- [What you need to do] What you return must be the full data, repeated verbatim, with no pictures in it.

- [Input records]
※
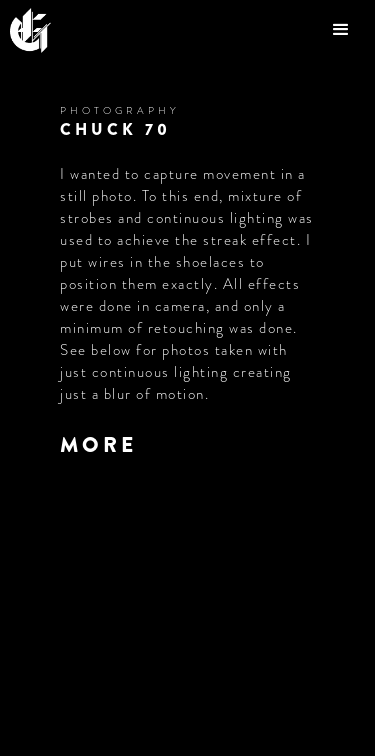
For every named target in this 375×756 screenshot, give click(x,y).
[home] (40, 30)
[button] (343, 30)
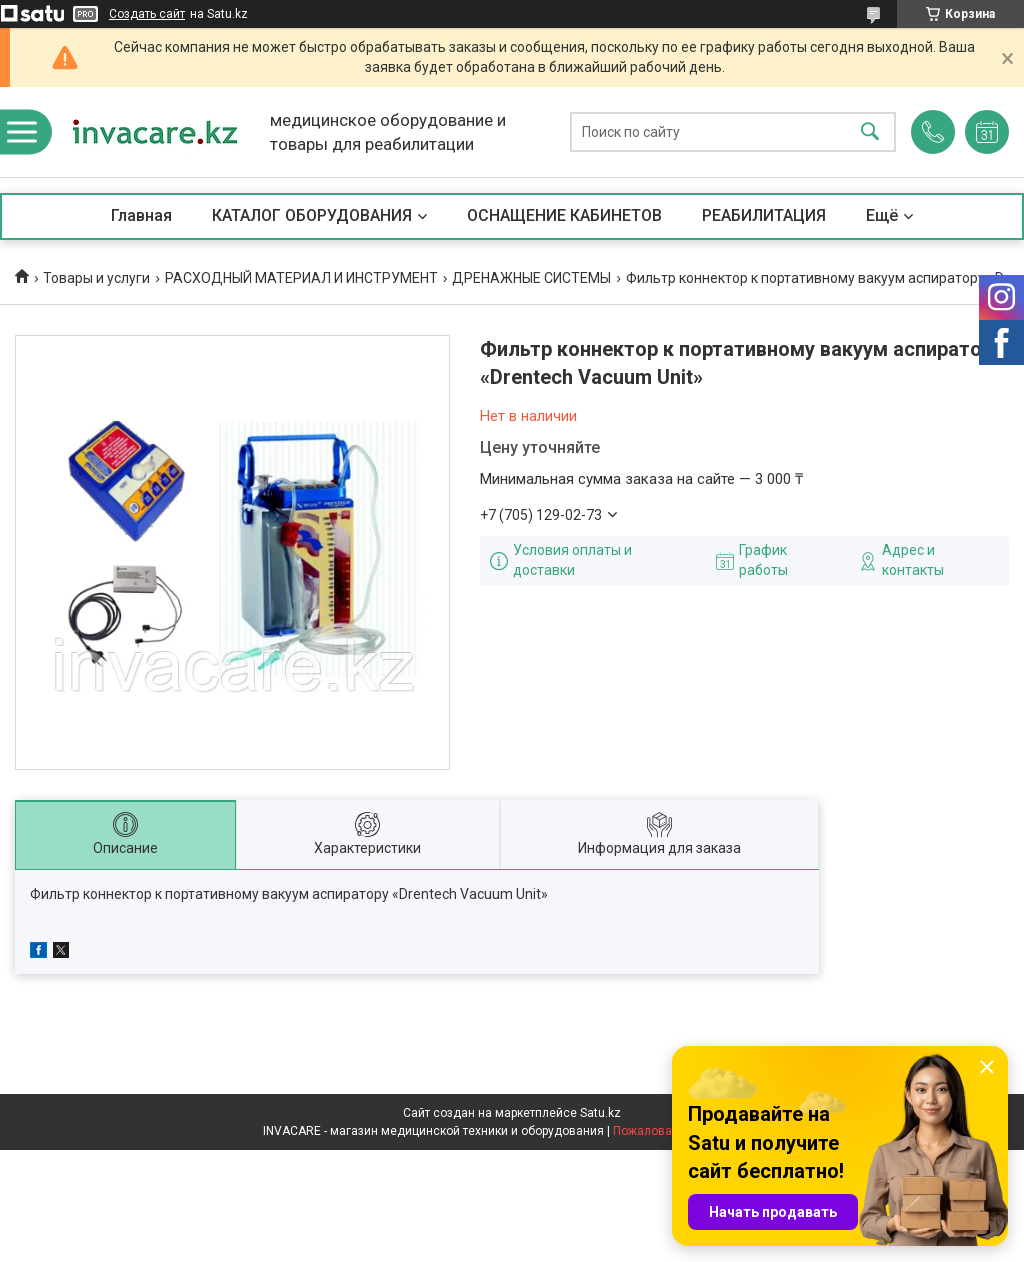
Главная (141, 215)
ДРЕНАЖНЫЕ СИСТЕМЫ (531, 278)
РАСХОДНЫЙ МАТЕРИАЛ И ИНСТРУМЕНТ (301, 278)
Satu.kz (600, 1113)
※
- [Written solution]
For every named target in this 375×756 screenshot, give click(x,y).
[home] (40, 30)
[button] (343, 30)
Главная (141, 215)
ДРЕНАЖНЫЕ СИСТЕМЫ (531, 278)
РАСХОДНЫЙ МАТЕРИАЛ И ИНСТРУМЕНТ (301, 278)
Satu.kz (600, 1113)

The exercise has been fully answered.